Unfortunately, however, it appears that while structured data appears to be a bit safer of late, unstructured data still seems to be lagging behind. Whether on-premises or in the cloud, housed in object or network-attached storage (NAS), unstructured data continues to increase in business criticality, yet remains woefully neglected.
This could be due, in part, to the fact that protecting unstructured NAS and object data presents some particular challenges. As a result, while most companies and vendors have focused on protecting databases and virtual machines (VMs), business continuity planning and protection for these other vital assets remain something of a poor relation, at increasing risk of disruption and loss.
When NAS or object storage has been targeted by hackers, most organizations will have backups, but will often struggle to restore them if their entire system is down and they don’t have access to identical hardware on which to quickly rebuild the system. In addition, there is the issue of hackers attacking the backup first, before moving on to the production data.

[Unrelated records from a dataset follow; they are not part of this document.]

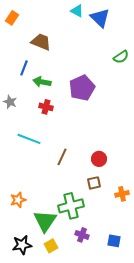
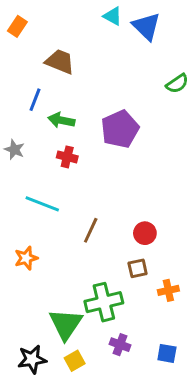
orange cross: (122, 194) -> (168, 290), moved
orange star: (18, 200) -> (26, 258), moved

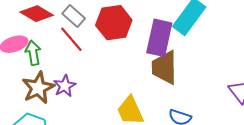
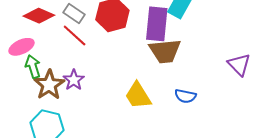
green arrow: (33, 53) -> (33, 67), moved
brown trapezoid: (164, 67) -> (165, 51), turned -88

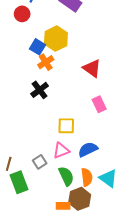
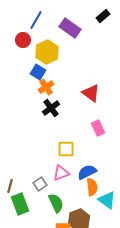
yellow hexagon: (56, 39) -> (47, 52), moved
black cross: (40, 90) -> (51, 108), moved
green semicircle: (66, 176) -> (56, 203), moved
orange semicircle: (87, 177) -> (92, 187), moved

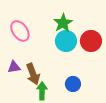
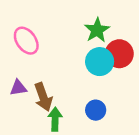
green star: (63, 23) -> (97, 30), moved
cyan circle: (66, 41) -> (100, 62), moved

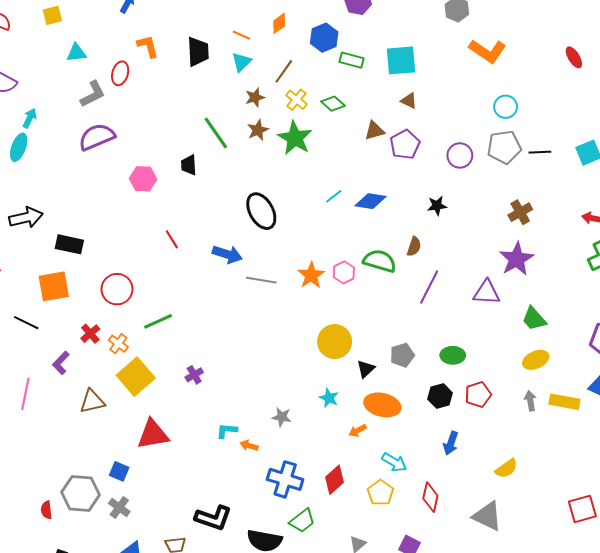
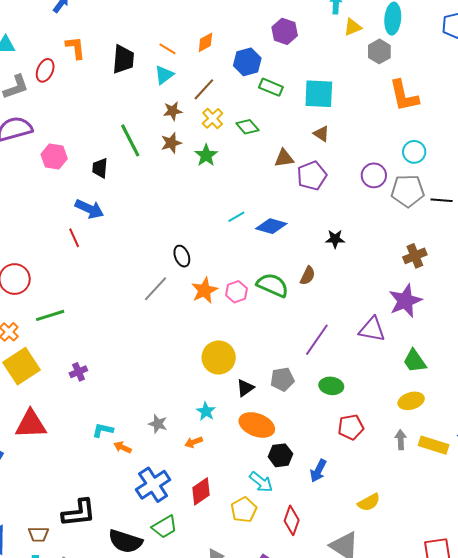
orange L-shape: (488, 51) -> (404, 96), turned 36
green star: (295, 138) -> (206, 155), size x0.7
purple circle: (460, 155) -> (374, 175), moved
pink hexagon: (143, 179) -> (54, 156), moved
black ellipse: (261, 211) -> (182, 256), moved, size x0.6
blue arrow: (227, 254) -> (89, 209), moved
gray line: (261, 280) -> (155, 289), turned -64
purple line: (429, 287) -> (317, 340), moved
black hexagon: (440, 396) -> (280, 455), moved
orange arrow: (358, 431) -> (194, 442), moved
blue cross: (285, 479) -> (153, 485), turned 32
black L-shape: (213, 518) -> (79, 513), turned -33

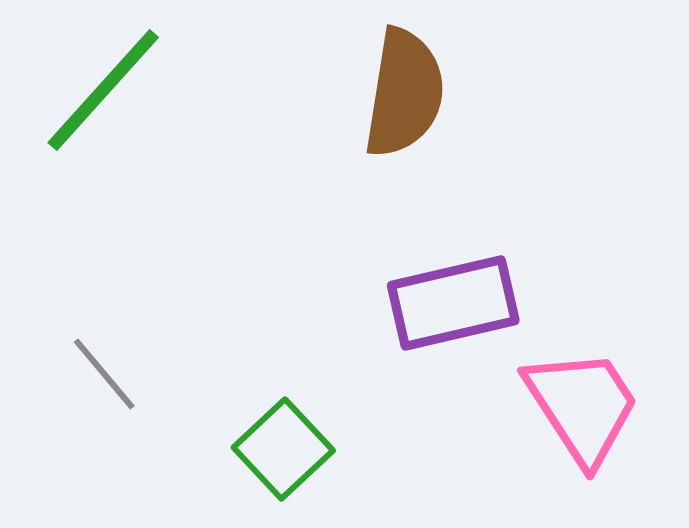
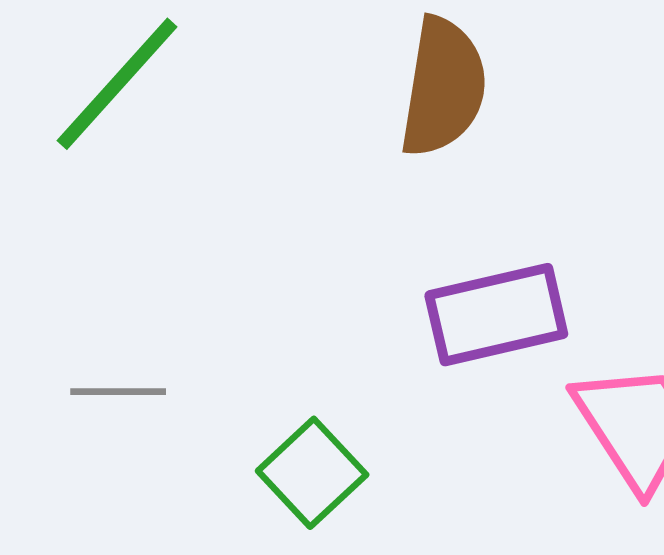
gray line: (104, 374) -> (118, 392), turned -50

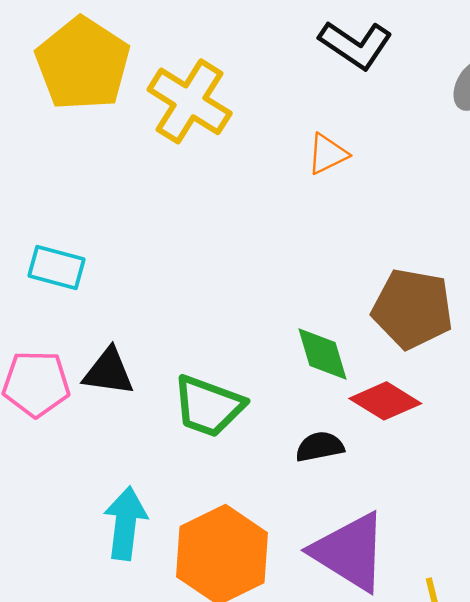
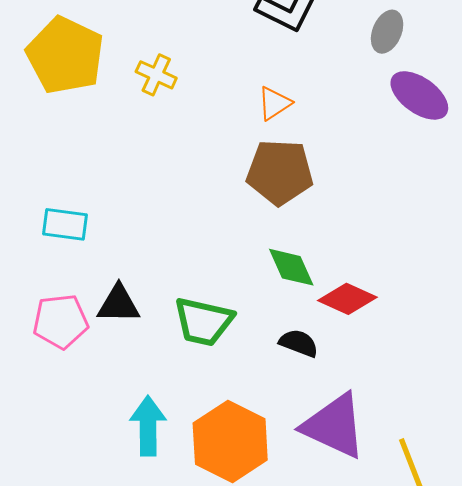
yellow cross: (190, 101) -> (156, 75), size x0.6
brown pentagon: (413, 309) -> (280, 172), moved
black semicircle: (320, 447) -> (299, 343), turned 39

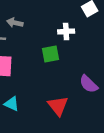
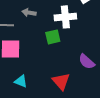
gray arrow: (15, 23) -> (29, 13), moved
white cross: (66, 31) -> (65, 17), size x1.5

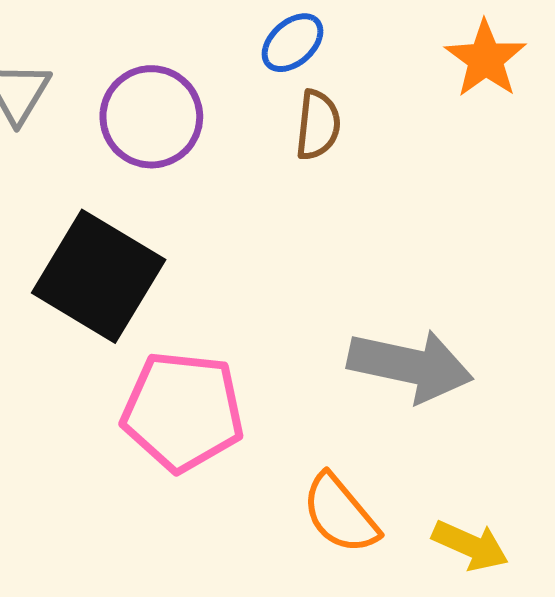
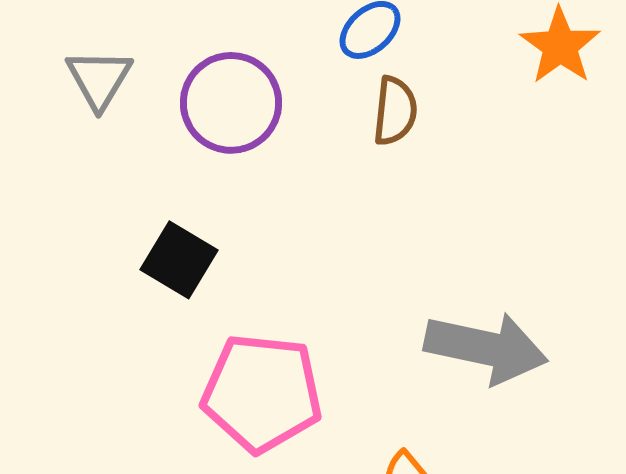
black square: (99, 276) -> (179, 260), size x0.6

In either of these situations, the first hurdle to overcome is that of how long it will take to regain access to the most essential elements of unstructured data needed to keep the organization going. It’s only at this point that too many IT teams embark on a considered analysis of their situation to identify what elements of their unstructured data are the ‘must-haves’ and how their data protection strategy must change for the better to prevent similar problems in the future. (Some call this the “Too Little, Too Late” or TLTL strategy.)
However, if TLTL is not your ideal approach, the first step should always be to make a ‘golden copy’ of your most critical unstructured datasets and keep them offsite (data center or cloud) in their native, easily accessible format, and behind a firewall where just a few trusted people in the organization are allowed access. And critically, no trace of where this copy lives should be left on the production or any other system giving hackers clues to where they can find your golden copy.
In a cybersecurity context, this approach arms organizations with the tools to frustrate even the most tenacious of criminals in their attempts to find and hijack your operations’ critical unstructured data. And then, if you need to open access your golden copy to recover lost data, the process should be to immediately and automatically set up another golden copy staying one step ahead of cyberthreats.
The difference between organizations that follow this path of determination and those who choose to risk their unstructured data is dramatic. The latter face the prospect of uncertainty, downtime, business disruption, and even business failure (and possibly career disruption for the unlucky individual(s) held responsible). The former place themselves in a position of power and even competitive advantage, knowing that their unstructured data can be recovered in the face of virtually any scenario and that they can get back to business as usual, with barely a blip on the radar.